Nothing. The rest of this publishing year is a black box. Could be filled with When You Reach Mes; could be filled with Smokey the Cowhorses. It makes these first reviews kind of difficult to write. I assume that's why the Newbery Committee doesn't start nominating until late in the year, and why Heavy Medal goes on hiatus until the fall. How do you know if a book is distinguished if you don't know what field of contenders it is distinguishing itself from?
Since we here at About to Mock are intrepid/stupid year-round bloggers, we just have to assume that the publishing year black box is Schrodinger's box - that it is chock full of both superstars and duds - and evaluate the books we read accordingly. Given those hypotheticals, do I consider The Center of Everything is a genuine contender? Why, yes I do.

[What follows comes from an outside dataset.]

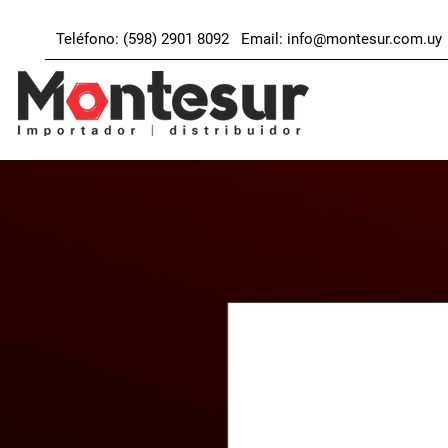
Teléfono: (598) 2901 8092 Email:
info@montesur.com.uy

The Center of Everything is, in the most basic sense, another dead grandparent book. Ruby's beloved grandmother Gigi has died, and Ruby is having a hard time getting over it. Gigi was the kind of woman whose strength holds the whole town together, and nothing seems the same without her. But Ruby is convinced that when she reads her prizewinning essay at the town's annual parade, it will fix everything - including her broken friendships. She's just not sure how. The plot of The Center of Everything unfolds in concentric circles, switching back and forth between the day of the parade and the events leading up to it, and gradually filling in crucial details. Thematically, Linda Urban is preoccupied with circles (well, really tori, or donut shapes) as well. These manifest both symbolically - the emotional ripples of any given event, social circles of inclusion and exclusion - and literally. The town is obsessed with donuts, and Ruby, in attempting to bring about her wish, fixates on the physics of tori and begins to see them everywhere. This is a meticulously and elegantly plotted book.
If the plotting and structure are painstaking, however, the characters feel deceptively effortless. Ruby and her friends talk and act like real kids. They're interested in things like physics, astronomy, and acting, but they are limited by a typical 12-year-old's abilities. Other characters are introduced very briefly as well, such as the woman who plans the parade each year, and the new middle school librarian tasked with introducing Ruby's speech. Urban takes a risk in shifting the entire narrative point-of-view to these characters, but I think it's an effective gamble that ultimately serves the theme. Readers understand long before Ruby does just how everything is coming together.
Or at least they will on a second read. And whatever else happens, this book merits a second read.